I was thinking working farm dogs who are out moving cattle every day. Even if they're not herding all the time, they're following ranchers around, etc. Not talking like, hobby herders or people doing it as a sport.


----------



## CptJack (Jun 3, 2012)

I meant farm dogs too. There's only heavy work for most dogs I know a few months of the year. Rest of the time it's pretty sporadic. Like maybe 15 minutes a given day - maybe - and sometimes nothing at all for months, depending on set up. Like out of the barn and back in, or in the same pasture for weeks (with shelter), where the only bringing in is happening because of health issue or because it's time for worming or lambing or sheering or slaughter.

But I know mostly sheep people. No clue how often cattle get moved around.


----------



## elrohwen (Nov 10, 2011)

CptJack said:


> I meant farm dogs too. There's only heavy work for most dogs I know a few months of the year. Rest of the time it's pretty sporadic. Like maybe 15 minutes a given day - maybe - and sometimes nothing at all for months, depending on set up. Like out of the barn and back in, or in the same pasture for weeks (with shelter), where the only bringing in is happening because of health issue or because it's time for worming or lambing or sheering or slaughter.
> 
> But I know mostly sheep people. No clue how often cattle get moved around.


Oh yeah, I don't think working sheep dogs are working that hard every day. I get the feeling cattle are moved around a lot more, but most of that work by be done by horse and atv and not so much dogs.


----------



## sydneynicole (Apr 2, 2015)

The ACD at my barn eats something like 4.5lbs of raw a day and he only weighs 60lbs (and is really lean), granted some of that could be a fast metabolism, but still. He is specifically working (whether it be the goats sheep or small herd of cattle) for probably 2-3 hours a day, the rest of it he just spends running about the farm and chasing horses around the arena. 

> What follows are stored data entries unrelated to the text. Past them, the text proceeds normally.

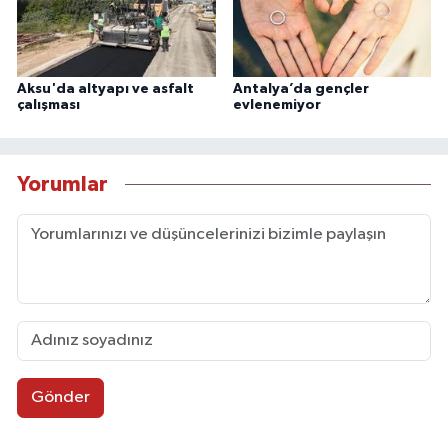
Aksu'da altyapı ve asfalt
Antalya’da gençler
çalışması
evlenemiyor
Yorumlar
Gönder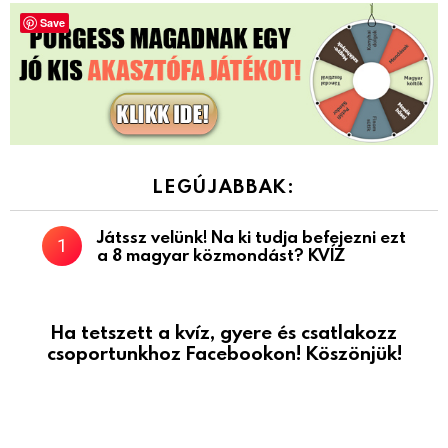
Save
LEGÚJABBAK:
Játssz velünk! Na ki tudja befejezni ezt
a 8 magyar közmondást? KVÍZ
Ha tetszett a kvíz, gyere és csatlakozz
csoportunkhoz Facebookon! Köszönjük!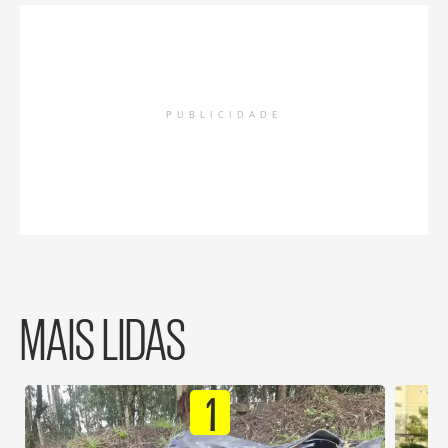
PUBLICIDADE
MAIS LIDAS
1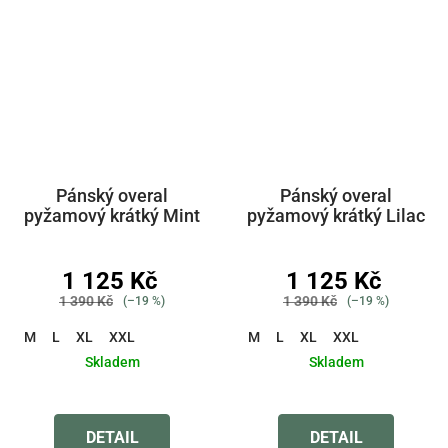
Pánský overal
Pánský overal
pyžamový krátký Mint
pyžamový krátký Lilac
1 125 Kč
1 125 Kč
1 390 Kč
1 390 Kč
(–19 %)
(–19 %)
M
L
XL
XXL
M
L
XL
XXL
Skladem
Skladem
Průměrné
Průměrné
hodnocení
hodnocení
produktu
produktu
DETAIL
DETAIL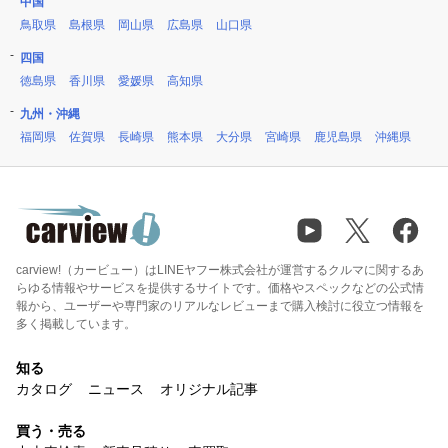
中国
鳥取県
島根県
岡山県
広島県
山口県
四国
徳島県
香川県
愛媛県
高知県
九州・沖縄
福岡県
佐賀県
長崎県
熊本県
大分県
宮崎県
鹿児島県
沖縄県
carview!（カービュー）はLINEヤフー株式会社が運営するクルマに関するあ
らゆる情報やサービスを提供するサイトです。価格やスペックなどの公式情
報から、ユーザーや専門家のリアルなレビューまで購入検討に役立つ情報を
多く掲載しています。
知る
カタログ
ニュース
オリジナル記事
買う・売る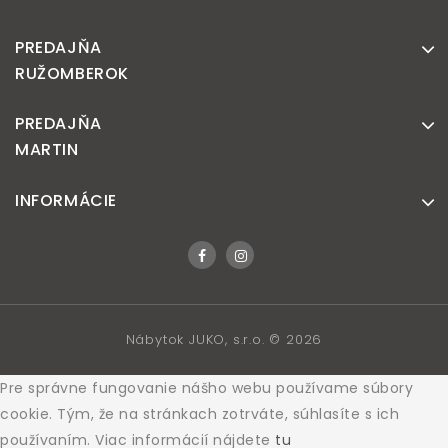
PREDAJŇA
RUŽOMBEROK
PREDAJŇA
MARTIN
INFORMÁCIE
Nábytok JUKO, s.r.o. © 2026
Pre správne fungovanie nášho webu používame súbory
cookie. Tým, že na stránkach zotrváte, súhlasíte s ich
používaním. Viac informácií nájdete
tu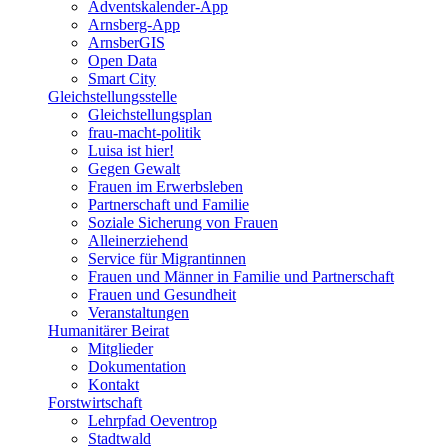
Adventskalender-App
Arnsberg-App
ArnsberGIS
Open Data
Smart City
Gleichstellungsstelle
Gleichstellungsplan
frau-macht-politik
Luisa ist hier!
Gegen Gewalt
Frauen im Erwerbsleben
Partnerschaft und Familie
Soziale Sicherung von Frauen
Alleinerziehend
Service für Migrantinnen
Frauen und Männer in Familie und Partnerschaft
Frauen und Gesundheit
Veranstaltungen
Humanitärer Beirat
Mitglieder
Dokumentation
Kontakt
Forstwirtschaft
Lehrpfad Oeventrop
Stadtwald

Pastures need to be rotated almost year round and often on a small farm where the grass gets grazed down quickly in the relatively small pastures, minus the 3ish months that there is no grass anyways. During those months he does get an off season.

Most 'sports' dogs aren't 'working' dogs, even though they might be more active than just a 'pet' dog, if that makes sense. 

Grace went from 2 cups a day to 3.5 when we were logging about 30 miles a week to keep her lean and not too skinny.

Still, unless you have a hard time getting the dog to eat enough, it still stands that whatever the dog does well on will work fine. It's just the amount that might change. But I personally think that muscle tone and overall fitness will develop more easily feeding something that doesn't have corn among the first 3 ingredients.


----------